[SUPPLIED INFORMATION — start]

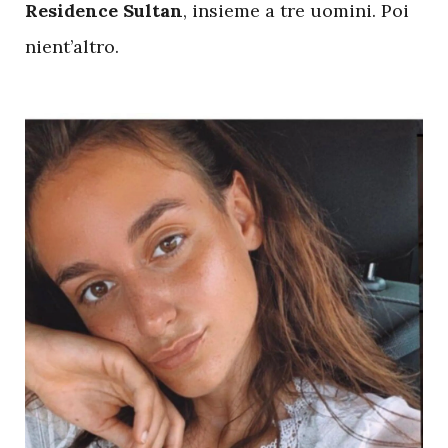
Residence Sultan
, insieme a tre uomini. Poi
nient’altro.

[SUPPLIED INFORMATION — finish]

_ABOUT THIS TASK_
Write the data out again word for word; leave the pictures behind.

_RESPONSE TO THE EXERCISE_
Residence Sultan
, insieme a tre uomini. Poi
nient’altro.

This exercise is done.